Adenomatous Polyposis Coli Regulates Endothelial Cell Migration Independent of Roles in β-Catenin Signaling and Cell–Cell Adhesion

Adenomatous polyposis coli (APC), a tumor suppressor commonly mutated in cancer, is a cytoskeletal organizer for cell migration and a scaffold for GSK3β/CKI-mediated phosphorylation and degradation of the Wnt effector β-catenin. It remains unclear whether these different APC functions are coupled, or independently regulated and localized. In primary endothelial cells, we show that GSK3β/CKI-phosphorylated APC localizes to microtubule-dependent clusters at the tips of membrane extensions. Loss of GSK3β/CKI-phosphorylated APC from these clusters correlates with a decrease in cell migration. GSK3β/CKI-phosphorylated APC and β-catenin at clusters is degraded rapidly by the proteasome, but inhibition of GSK3β/CKI does not increase β-catenin–mediated transcription.
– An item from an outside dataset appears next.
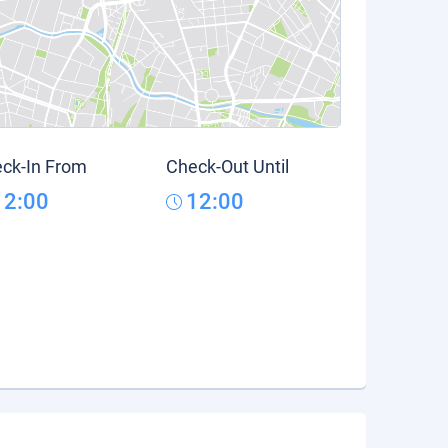
ck-In From
Check-Out Until
12:00
12:00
GSK3β/CKI-phosphorylated and -nonphosphorylated APC also localize along adherens junctions, which requires actin and cell–cell adhesion. Significantly, inhibition of cell–cell adhesion results in loss of lateral membrane APC and a concomitant increase in GSK3β/CKI-phosphorylated APC in clusters. These results uncouple different APC functions and show that GSK3β/CKI phosphorylation regulates APC clusters and cell migration independently of cell–cell adhesion and β-catenin transcriptional activity.